> **Task details**
Look through the material below and give the number of lines where the string "serta" occurs, with nothing added.

> **Material for this exercise**
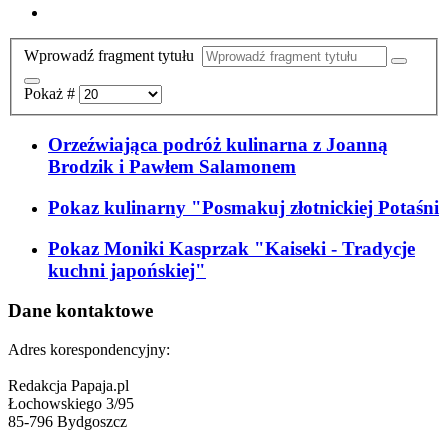
Wprowadź fragment tytułu
Pokaż #
Orzeźwiająca podróż kulinarna z Joanną
Brodzik i Pawłem Salamonem
Pokaz kulinarny "Posmakuj złotnickiej Potaśni
Pokaz Moniki Kasprzak "Kaiseki - Tradycje
kuchni japońskiej"
Dane kontaktowe
Adres korespondencyjny:
Redakcja Papaja.pl
Łochowskiego 3/95
85-796 Bydgoszcz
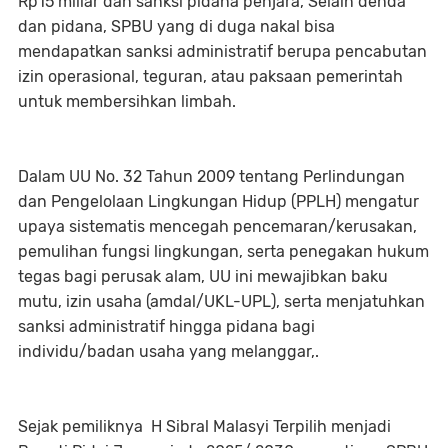
Rp15 miliar dan sanksi pidana penjara, Selain denda
dan pidana, SPBU yang di duga nakal bisa
mendapatkan sanksi administratif berupa pencabutan
izin operasional, teguran, atau paksaan pemerintah
untuk membersihkan limbah.
Dalam UU No. 32 Tahun 2009 tentang Perlindungan
dan Pengelolaan Lingkungan Hidup (PPLH) mengatur
upaya sistematis mencegah pencemaran/kerusakan,
pemulihan fungsi lingkungan, serta penegakan hukum
tegas bagi perusak alam, UU ini mewajibkan baku
mutu, izin usaha (amdal/UKL-UPL), serta menjatuhkan
sanksi administratif hingga pidana bagi
individu/badan usaha yang melanggar,.
Sejak pemiliknya H Sibral Malasyi Terpilih menjadi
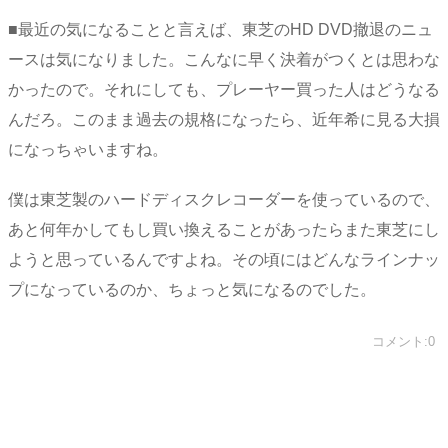
■最近の気になることと言えば、東芝のHD DVD撤退のニュ
ースは気になりました。こんなに早く決着がつくとは思わな
かったので。それにしても、プレーヤー買った人はどうなる
んだろ。このまま過去の規格になったら、近年希に見る大損
になっちゃいますね。
僕は東芝製のハードディスクレコーダーを使っているので、
あと何年かしてもし買い換えることがあったらまた東芝にし
ようと思っているんですよね。その頃にはどんなラインナッ
プになっているのか、ちょっと気になるのでした。
コメント:0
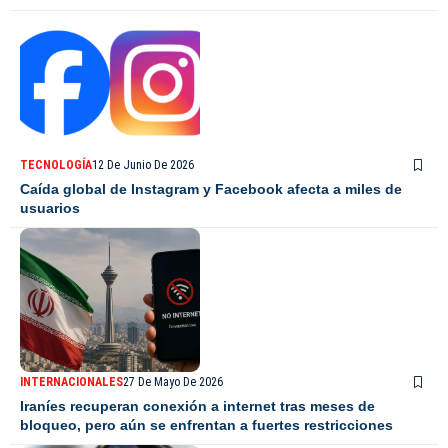
TECNOLOGÍA
12 De Junio De 2026
Caída global de Instagram y Facebook afecta a miles de
usuarios
INTERNACIONALES
27 De Mayo De 2026
Iraníes recuperan conexión a internet tras meses de
bloqueo, pero aún se enfrentan a fuertes restricciones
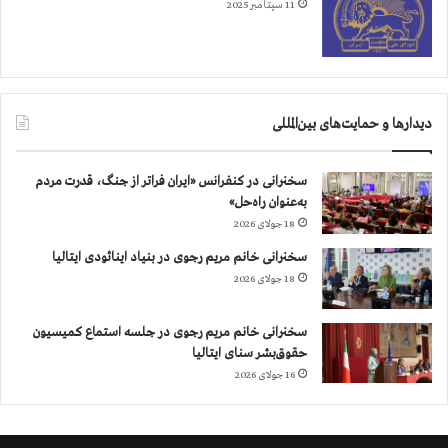
11 سپتامبر 2025
دیدارها و حمایت‌های بین‌المللی
سخنرانی در کنفرانس «ایران فراتر از جنگ، قدرت مردم
به‌عنوان راه‌حل»
18 جولای 2026
سخنرانی خانم مریم رجوی در بنیاد اینائودی ایتالیا
18 جولای 2026
سخنرانی خانم مریم رجوی در جلسه استماع کمیسیون
حقوق‌بشر سنای ایتالیا
16 جولای 2026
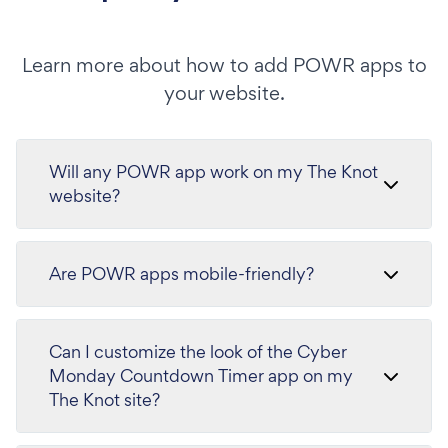
Learn more about how to add POWR apps to
your website.
Will any POWR app work on my The Knot
website?
Are POWR apps mobile-friendly?
Can I customize the look of the Cyber
Monday Countdown Timer app on my
The Knot site?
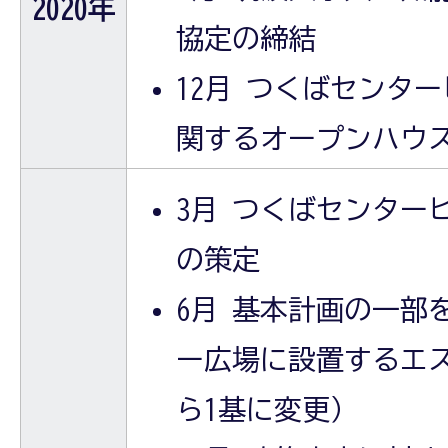
2020年
協定の締結
12月 つくばセンタ
関するオープンハウ
3月 つくばセンター
の策定
6月 基本計画の一部
ー広場に設置するエ
ら1基に変更）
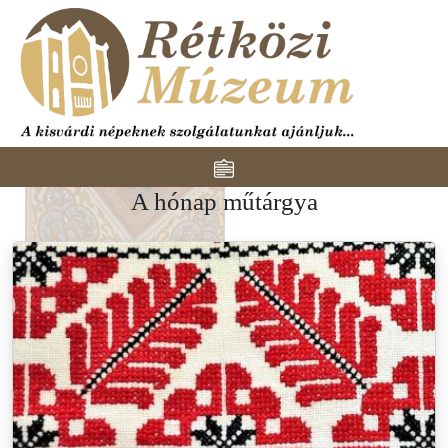
Ugrás a tartalomra
Toggle navigation
A hónap műtárgya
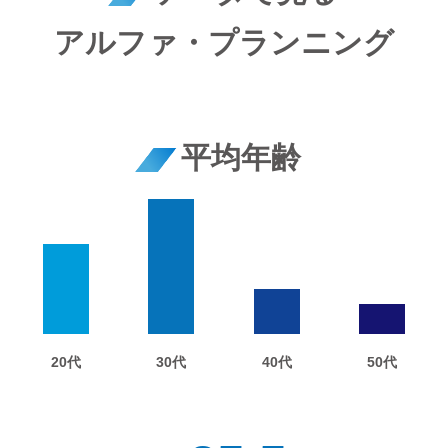
アルファ・プランニング
平均年齢
20代
30代
40代
50代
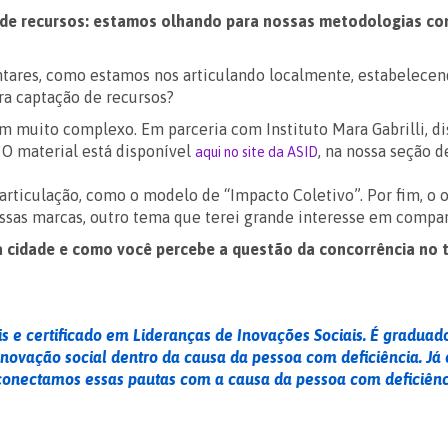
o de recursos: estamos olhando para nossas metodologias co
res, como estamos nos articulando localmente, estabelecendo 
ra captação de recursos?
 muito complexo. Em parceria com Instituto Mara Gabrilli, di
 O material está disponível
, na nossa seção 
aqui no site da ASID
articulação, como o modelo de “Impacto Coletivo”. Por fim, o 
sas marcas, outro tema que terei grande interesse em compar
 cidade e como você percebe a questão da concorrência no t
is e certificado em Lideranças de Inovações Sociais. É gradu
 inovação social dentro da causa da pessoa com deficiência. 
 conectamos essas pautas com a causa da pessoa com deficiênc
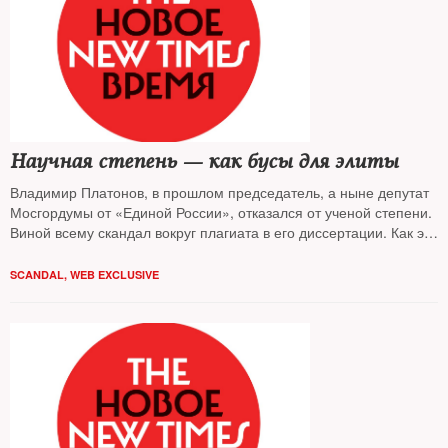
Научная степень — как бусы для элиты
Владимир Платонов, в прошлом председатель, а ныне депутат
Мосгордумы от «Единой России», отказался от ученой степени.
Виной всему скандал вокруг плагиата в его диссертации. Как это
было — наблюдал The New Times
SCANDAL
,
WEB EXCLUSIVE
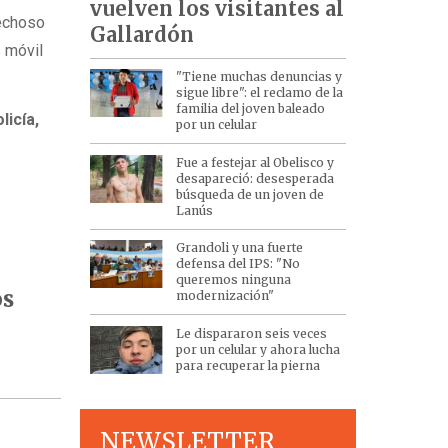
vuelven los visitantes al
echoso
Gallardón
s móvil
"Tiene muchas denuncias y
sigue libre": el reclamo de la
familia del joven baleado
licía,
por un celular
Fue a festejar al Obelisco y
desapareció: desesperada
búsqueda de un joven de
Lanús
Grandoli y una fuerte
defensa del IPS: "No
queremos ninguna
os
modernización"
Le dispararon seis veces
por un celular y ahora lucha
para recuperar la pierna
NEWSLETTER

> **Reply to the task**
2